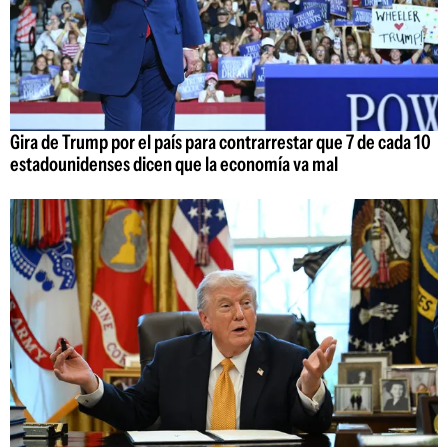
Gira de Trump por el país para contrarrestar que 7 de cada 10
estadounidenses dicen que la economía va mal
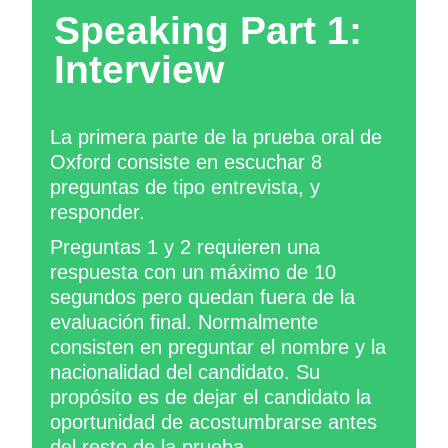
Speaking Part 1:
Interview
La primera parte de la prueba oral de
Oxford consiste en escuchar 8
preguntas de tipo entrevista, y
responder.
Preguntas 1 y 2 requieren una
respuesta con un máximo de 10
segundos pero quedan fuera de la
evaluación final. Normalmente
consisten en preguntar el nombre y la
nacionalidad del candidato. Su
propósito es de dejar el candidato la
oportunidad de acostumbrarse antes
del resto de la prueba.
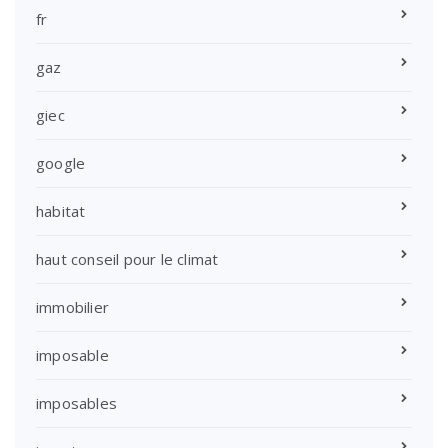
fr
gaz
giec
google
habitat
haut conseil pour le climat
immobilier
imposable
imposables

◆ **Problem**: Apart from the images, retype the full material exactly as written.

◆ **Task solution**:
Gira de Trump por el país para contrarrestar que 7 de cada 10
estadounidenses dicen que la economía va mal
Speaking Part 1:
Interview
La primera parte de la prueba oral de
Oxford consiste en escuchar 8
preguntas de tipo entrevista, y
responder.
Preguntas 1 y 2 requieren una
respuesta con un máximo de 10
segundos pero quedan fuera de la
evaluación final. Normalmente
consisten en preguntar el nombre y la
nacionalidad del candidato. Su
propósito es de dejar el candidato la
oportunidad de acostumbrarse antes
del resto de la prueba.
fr
gaz
giec
google
habitat
haut conseil pour le climat
immobilier
imposable
imposables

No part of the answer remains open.